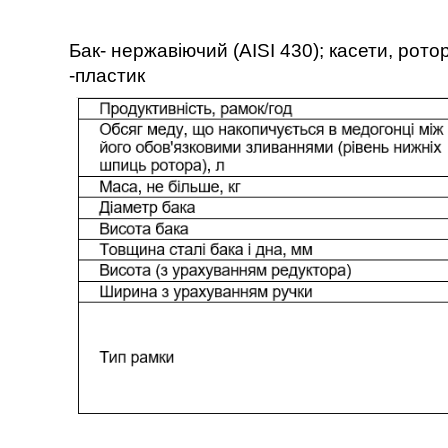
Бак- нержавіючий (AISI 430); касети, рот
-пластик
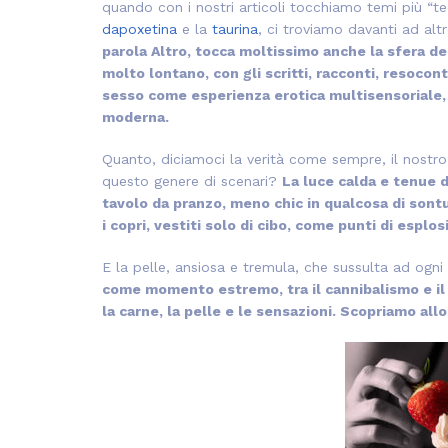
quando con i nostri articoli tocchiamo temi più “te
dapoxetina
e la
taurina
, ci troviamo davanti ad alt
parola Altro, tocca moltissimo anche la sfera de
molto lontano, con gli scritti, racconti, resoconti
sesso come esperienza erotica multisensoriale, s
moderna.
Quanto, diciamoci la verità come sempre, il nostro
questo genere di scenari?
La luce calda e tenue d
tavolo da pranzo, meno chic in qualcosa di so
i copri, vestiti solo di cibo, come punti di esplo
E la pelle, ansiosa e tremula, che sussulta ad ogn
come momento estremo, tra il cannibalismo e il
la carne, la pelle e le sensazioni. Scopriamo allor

+---+

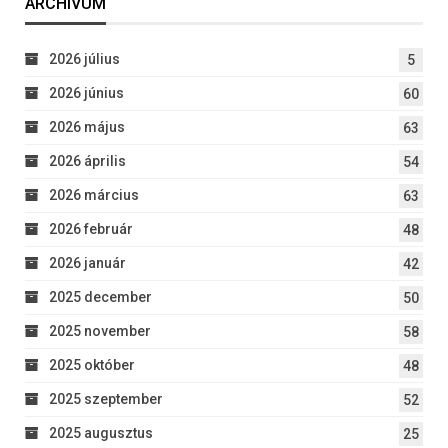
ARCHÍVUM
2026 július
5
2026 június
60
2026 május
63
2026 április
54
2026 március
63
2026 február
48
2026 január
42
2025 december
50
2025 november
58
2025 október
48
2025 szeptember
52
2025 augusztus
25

+---+

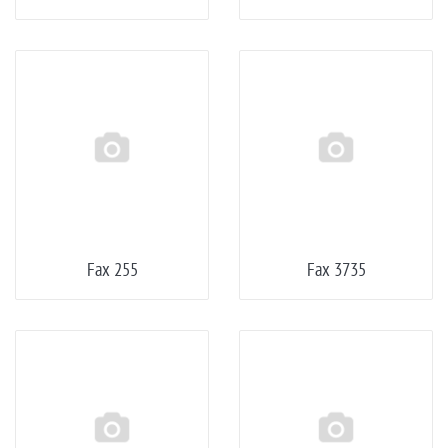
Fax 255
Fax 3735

+---+

Leave out the images and write out the lines above exactly, from the one with "Бак- нержавіючий (AISI 430); касети, рот" up to and including the one with "molto lontano, con".

_Solution to this exercise_
Бак- нержавіючий (AISI 430); касети, рот
-пластик
quando con i nostri articoli tocchiamo temi più “te
dapoxetina
e la
taurina
, ci troviamo davanti ad alt
parola Altro, tocca moltissimo anche la sfera de
molto lontano, con gli scritti, racconti, resoconti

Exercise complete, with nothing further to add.